▶ [What is required]
Each line of the listing that contains "burbujas" should be found and copied.

▶ [Given entries]

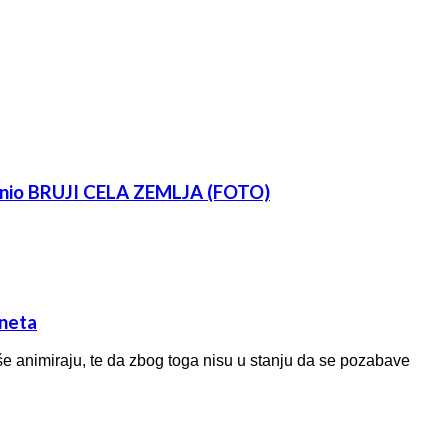
učinio BRUJI CELA ZEMLJA (FOTO)
rneta
še animiraju, te da zbog toga nisu u stanju da se pozabave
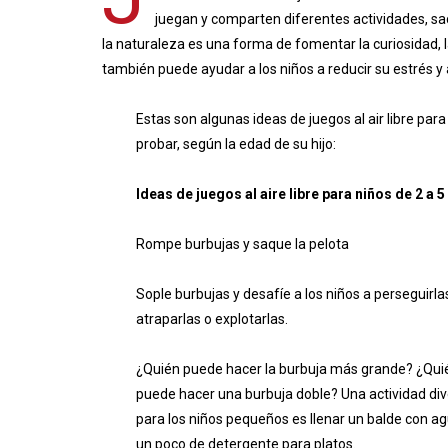
juegan y comparten diferentes actividades, sac
la naturaleza es una forma de fomentar la curiosidad, la
también puede ayudar a los niños a reducir su estrés 
Estas son algunas ideas de juegos al air libre para
probar, según la edad de su hijo:​
Ideas de juegos al aire libre para niños de 2 a 
Rompe burbujas y saque la pelota
Sople burbujas y desafíe a los niños a perseguirla
atraparlas o explotarlas.
¿Quién puede hacer la burbuja más grande? ¿Qui
puede hacer una burbuja doble? Una actividad div
para los niños pequeños es llenar un balde con ag
un poco de detergente para platos.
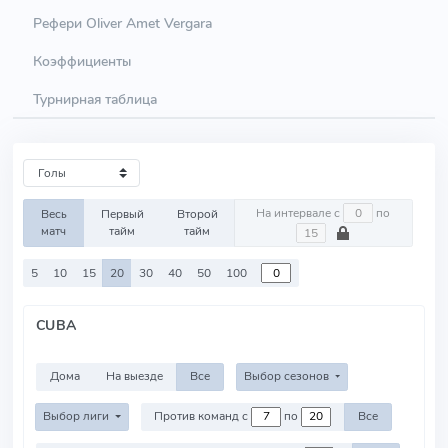
Рефери Oliver Amet Vergara
Коэффициенты
Турнирная таблица
На интервале с
по
Весь
Первый
Второй
матч
тайм
тайм
5
10
15
20
30
40
50
100
CUBA
Дома
На выезде
Все
Выбор сезонов
Выбор лиги
Против команд с
по
Все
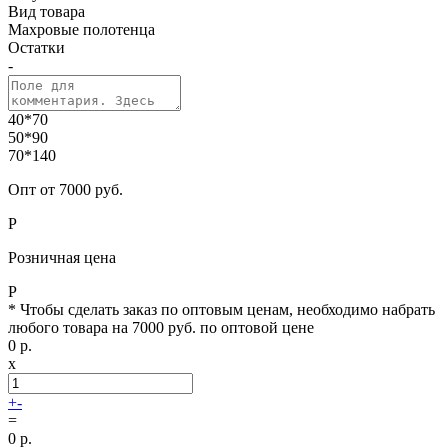
Вид товара
Махровые полотенца
Остатки
-
40*70
50*90
70*140
Опт от 7000 руб.
Р
Розничная цена
Р
* Чтобы сделать заказ по оптовым ценам, необходимо набрать
любого товара на 7000 руб. по оптовой цене
0
р.
x
+
-
=
0
р.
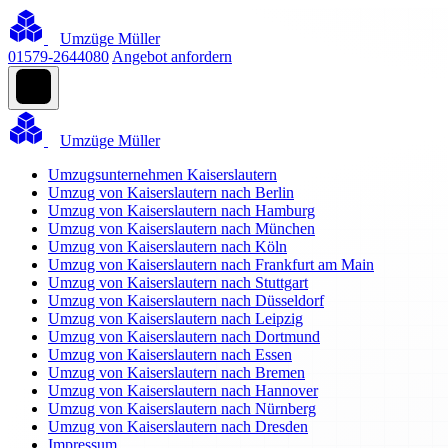
Umzüge Müller
01579-2644080
Angebot anfordern
Umzüge Müller
Umzugsunternehmen Kaiserslautern
Umzug von Kaiserslautern nach Berlin
Umzug von Kaiserslautern nach Hamburg
Umzug von Kaiserslautern nach München
Umzug von Kaiserslautern nach Köln
Umzug von Kaiserslautern nach Frankfurt am Main
Umzug von Kaiserslautern nach Stuttgart
Umzug von Kaiserslautern nach Düsseldorf
Umzug von Kaiserslautern nach Leipzig
Umzug von Kaiserslautern nach Dortmund
Umzug von Kaiserslautern nach Essen
Umzug von Kaiserslautern nach Bremen
Umzug von Kaiserslautern nach Hannover
Umzug von Kaiserslautern nach Nürnberg
Umzug von Kaiserslautern nach Dresden
Impressum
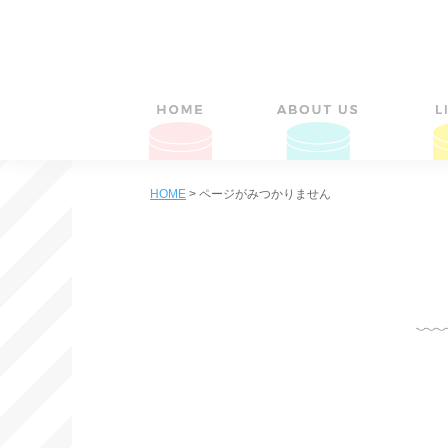
HOME
>
ページがみつかりません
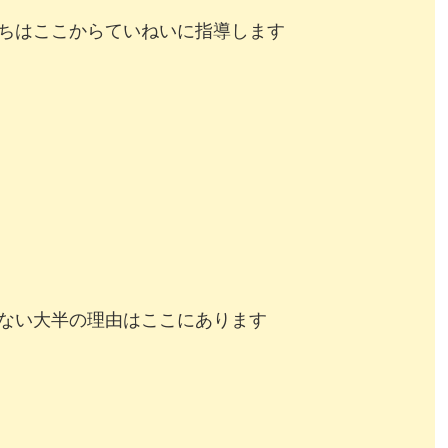
ちはここからていねいに指導します
ない大半の理由はここにあります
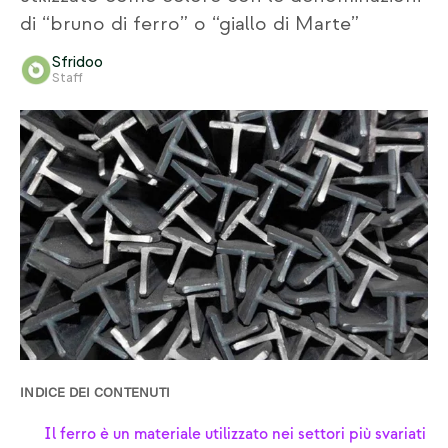
di “bruno di ferro” o “giallo di Marte”
Sfridoo
Staff
INDICE DEI CONTENUTI
Il ferro è un materiale utilizzato nei settori più svariati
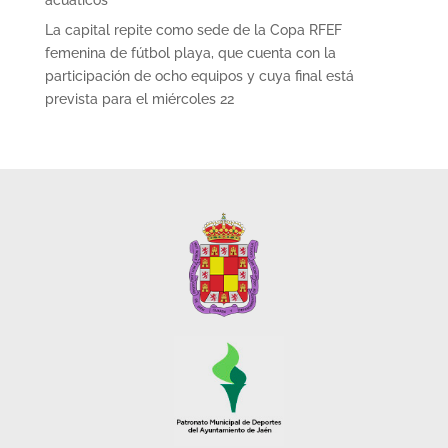
acuáticos
La capital repite como sede de la Copa RFEF
femenina de fútbol playa, que cuenta con la
participación de ocho equipos y cuya final está
prevista para el miércoles 22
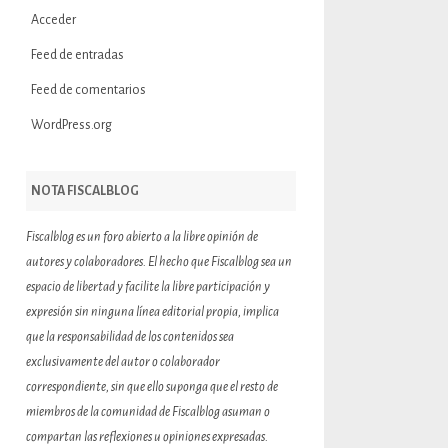
Acceder
Feed de entradas
Feed de comentarios
WordPress.org
NOTA FISCALBLOG
Fiscalblog es un foro abierto a la libre opinión de
autores y colaboradores. El hecho que Fiscalblog sea un
espacio de libertad y facilite la libre participación y
expresión sin ninguna línea editorial propia, implica
que la responsabilidad de los contenidos sea
exclusivamente del autor o colaborador
correspondiente, sin que ello suponga que el resto de
miembros de la comunidad de Fiscalblog asuman o
compartan las reflexiones u opiniones expresadas.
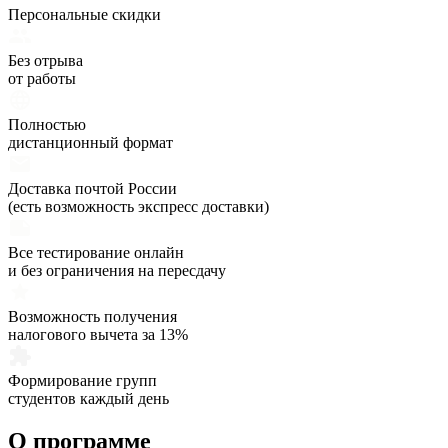
Персональные скидки
Без отрыва
от работы
Полностью
дистанционный формат
Доставка почтой России
(есть возможность экспресс доставки)
Все тестирование онлайн
и без ограничения на пересдачу
Возможность получения
налогового вычета за 13%
Формирование групп
студентов каждый день
О программе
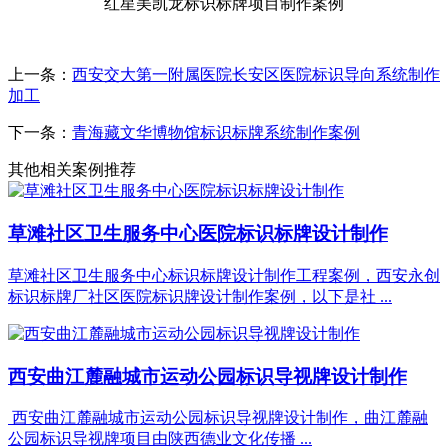
红星美凯龙标识标牌项目制作案例
上一条：
西安交大第一附属医院长安区医院标识导向系统制作
加工
下一条：
青海藏文华博物馆标识标牌系统制作案例
其他相关案例推荐
草滩社区卫生服务中心医院标识标牌设计制作
草滩社区卫生服务中心标识标牌设计制作工程案例，西安永创
标识标牌厂社区医院标识牌设计制作案例，以下是社 ...
西安曲江麓融城市运动公园标识导视牌设计制作
西安曲江麓融城市运动公园标识导视牌设计制作，曲江麓融
公园标识导视牌项目由陕西德业文化传播 ...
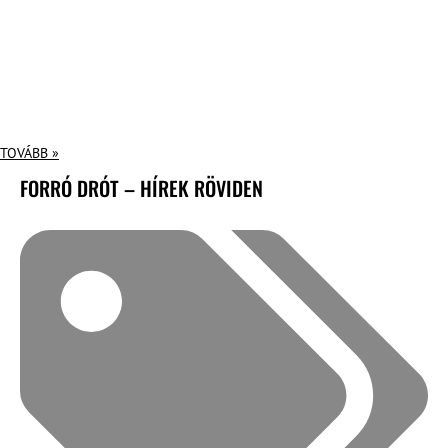
TOVÁBB »
FORRÓ DRÓT – HÍREK RÖVIDEN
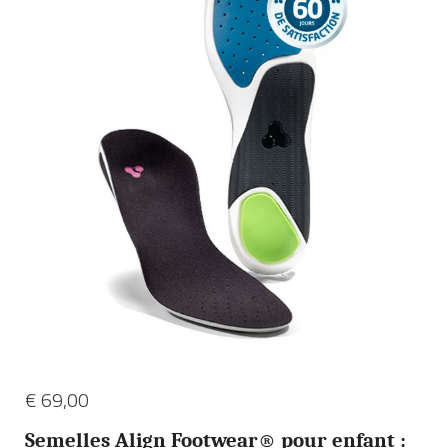
€
69,00
Semelles Align Footwear® pour enfant :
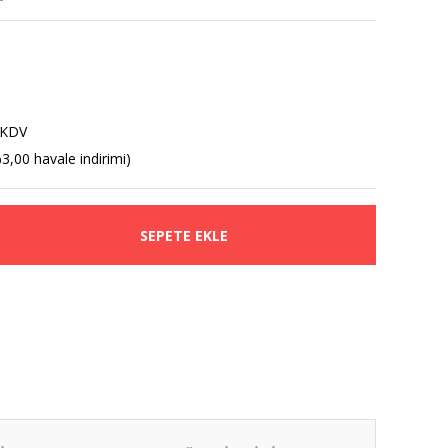
5
 KDV
3,00 havale indirimi)
SEPETE EKLE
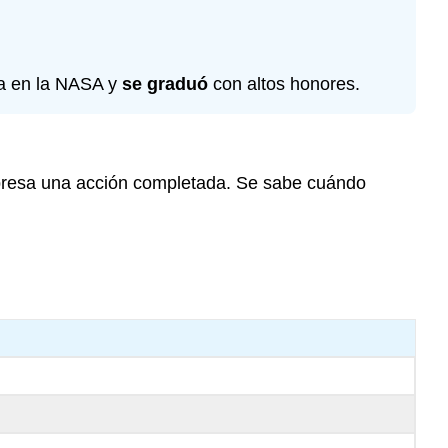
el
pretérito?
Ejemplos
a en la NASA y
se graduó
con altos honores.
de
verbos
irregulares
con
presa una acción completada. Se sabe cuándo
cambio
en
la
raíz
en
el
pretérito
El
pretérito
de
los
verbos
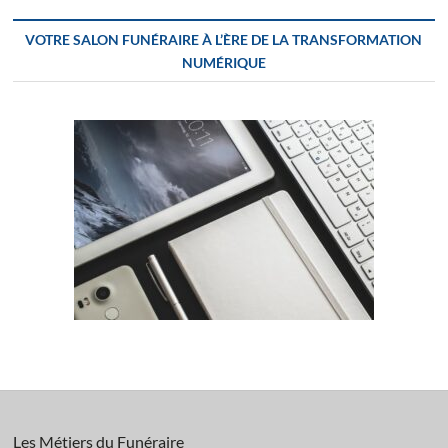
VOTRE SALON FUNÉRAIRE À L’ÈRE DE LA TRANSFORMATION
NUMÉRIQUE
Les Métiers du Funéraire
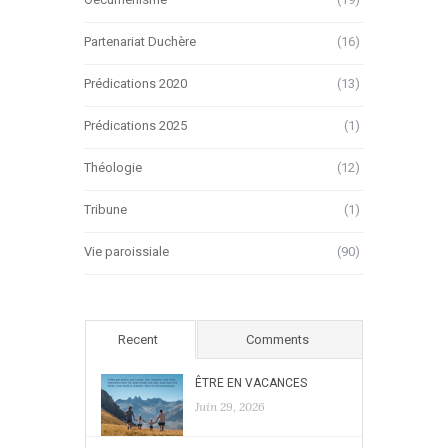
Partenariat Duchère
(16)
Prédications 2020
(13)
Prédications 2025
(1)
Théologie
(12)
Tribune
(1)
Vie paroissiale
(90)
Recent
Comments
ÊTRE EN VACANCES
Juin 29, 2026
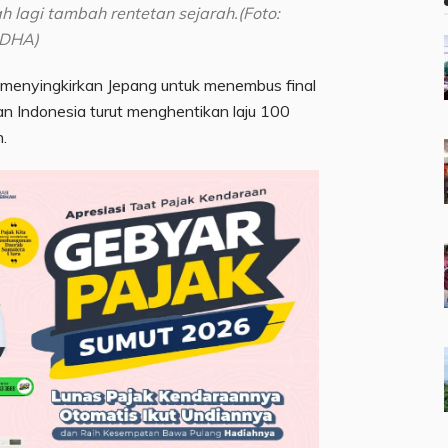
h lagi tambah rentetan sejarah.(Foto:
ADHA)
 menyingkirkan Jepang untuk menembus final
n Indonesia turut menghentikan laju 100
.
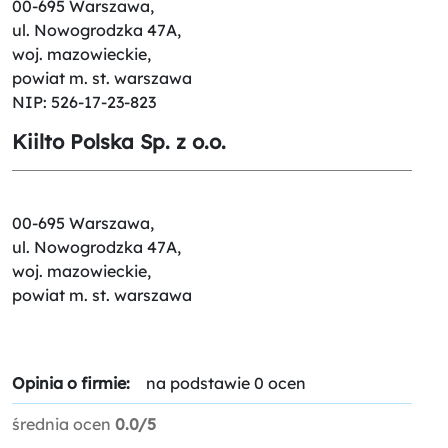
00-695 Warszawa,
ul. Nowogrodzka 47A,
woj. mazowieckie,
powiat m. st. warszawa
NIP: 526-17-23-823
Kiilto Polska Sp. z o.o.
00-695 Warszawa,
ul. Nowogrodzka 47A,
woj. mazowieckie,
powiat m. st. warszawa
Opinia o firmie:
na podstawie 0 ocen
średnia ocen
0.0/5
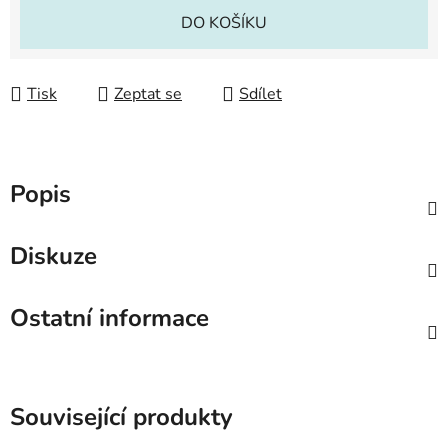
Měrná cena:
DO KOŠÍKU
Tisk
Zeptat se
Sdílet
Popis
Diskuze
Ostatní informace
Související produkty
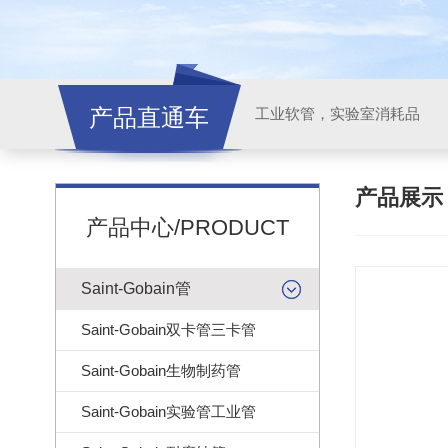
产品直通车
工业软管，实验室消耗品
产品展
产品中心/PRODUCT
Saint-Gobain管
Saint-Gobain双卡管三卡管
Saint-Gobain生物制药管
Saint-Gobain实验管工业管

▶ [Solution to this task]
Rompe burbujas y saque la pelota
Sople burbujas y desafíe a los niños a perseguirla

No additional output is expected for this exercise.